Another reason why I wanted to try the game is that it’s just so much more fun if you have cats. The videos in 2020 about the game were the most interesting when you saw pets jumping around the kart. And that’s exactly what we wanted to test now.
First, we had to clear some space in the living room. Ideally, a track that goes through multiple rooms would be perfect, but we don’t have a suitable apartment for that. The bedroom is too “boring” and dangerous if a cat or the kart falls down the stairs. And the kitchen and bathroom are too narrow for a track with curves to turn. So, in the living room, we cleared a few things and moved the coffee table further into the middle so that the track could run around it. Overall, the track should simply form an “8”. Something more complex wasn’t really possible in the small space. I had already charged the kart beforehand so that we could start more or less right away.

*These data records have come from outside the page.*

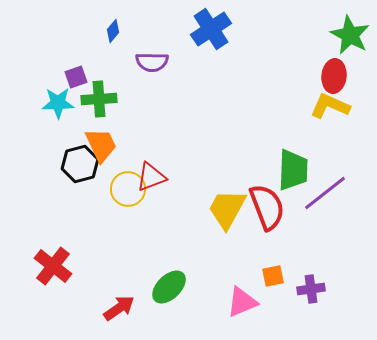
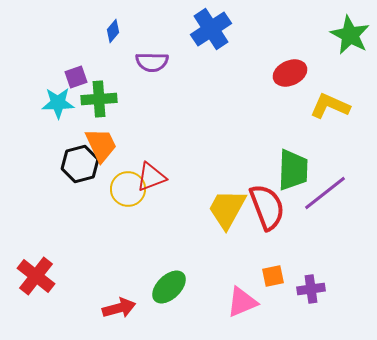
red ellipse: moved 44 px left, 3 px up; rotated 60 degrees clockwise
red cross: moved 17 px left, 10 px down
red arrow: rotated 20 degrees clockwise
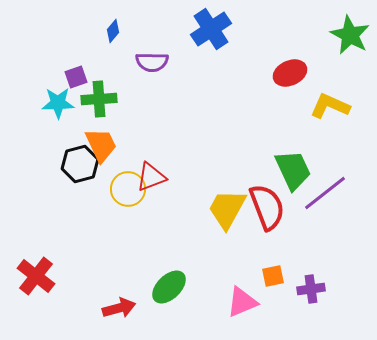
green trapezoid: rotated 27 degrees counterclockwise
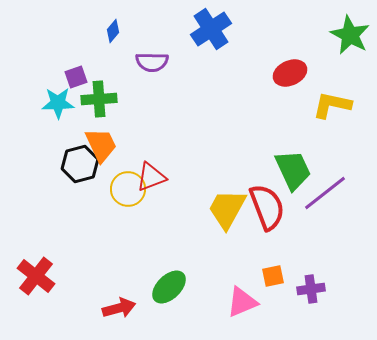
yellow L-shape: moved 2 px right, 1 px up; rotated 12 degrees counterclockwise
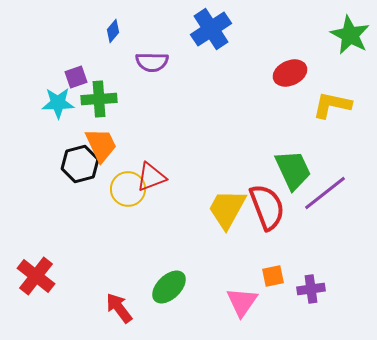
pink triangle: rotated 32 degrees counterclockwise
red arrow: rotated 112 degrees counterclockwise
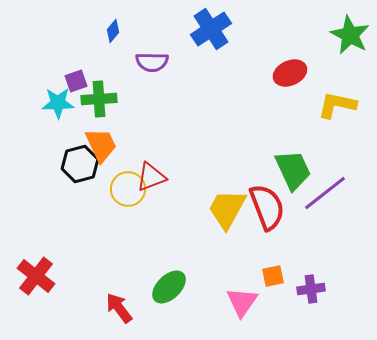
purple square: moved 4 px down
yellow L-shape: moved 5 px right
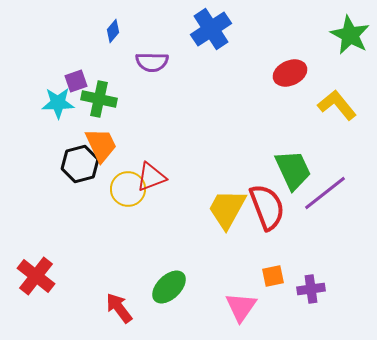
green cross: rotated 16 degrees clockwise
yellow L-shape: rotated 39 degrees clockwise
pink triangle: moved 1 px left, 5 px down
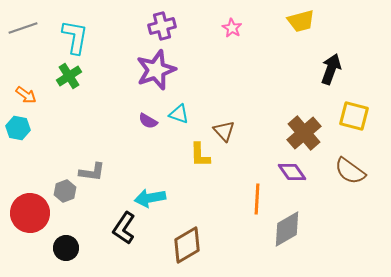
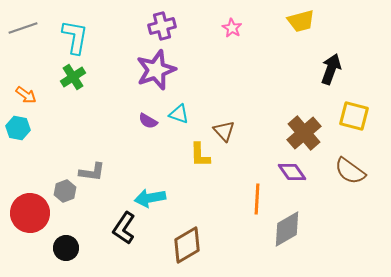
green cross: moved 4 px right, 1 px down
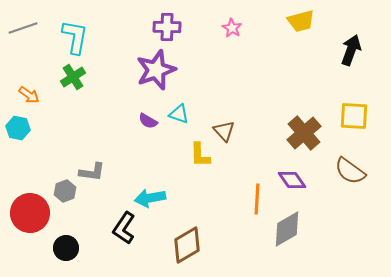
purple cross: moved 5 px right, 1 px down; rotated 16 degrees clockwise
black arrow: moved 20 px right, 19 px up
orange arrow: moved 3 px right
yellow square: rotated 12 degrees counterclockwise
purple diamond: moved 8 px down
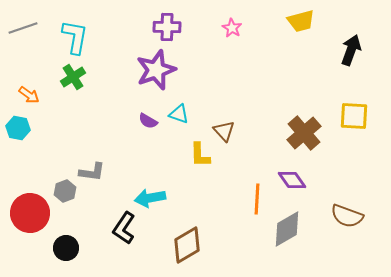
brown semicircle: moved 3 px left, 45 px down; rotated 16 degrees counterclockwise
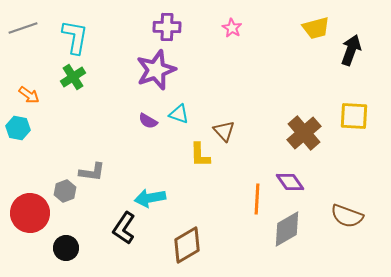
yellow trapezoid: moved 15 px right, 7 px down
purple diamond: moved 2 px left, 2 px down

For the recording, we used my Genki ShadowCast on the Switch. It’s a small device I funded on Kickstarter a few years ago to stream Switch games to friends, but it can also be used for recording. However, that alone would be a bit boring because you’d only see what’s in front of the kart (what the in-game webcam shows). So, in addition, we alternated (the person who wasn’t driving at the moment) filming the action from the outside with a smartphone.
The actual setup of the track was not difficult. We noticed that the set had seen some use because the cardboard of the gates was a bit warped here and there. The instructions on how to set up the items and then create the track virtually with the kart were only provided through the game on the Switch. It would have been nice if Nintendo had also created an illustrated manual in physical form for this purpose. Nevertheless, it was relatively easy to set up and configure everything. The only thing we missed, or rather forgot, was the point where it said to weigh down the gates (e.g., with bottles) so that they don’t slip away. As seen in the following video, the gates slipped a few times when the kart collided with them. But enough words, here’s the video. It includes the creation of the track and how we raced a total of 9 times.
I created the track virtually and drove races 1, 4, 5, 8, and 9. Nathalie, on the other hand, drove the remaining races 2, 3, 6, and 7. Some really funny moments occurred, like the beginning of race 2, where Yuri taps the kart with his paw several times, lap 3 of race 2, where Nathalie tunnels Yuri, the start of race 5, where Iva wanted to take a closer look at the kart, or lap 2 of race 6, where Yuri jumped over the third gate while the kart passed through that gate. It was really amusing to see the cats walking around in the game, as it felt like scripted events.
Overall, we had a lot of fun. I would almost say: the game was almost designed as a cat toy. Just driving around the track would be a bit boring. Sure, you could make it more exciting by expanding the track (but you also need a suitable apartment for that), but the cats bring a significant added value to the game that would otherwise be missing.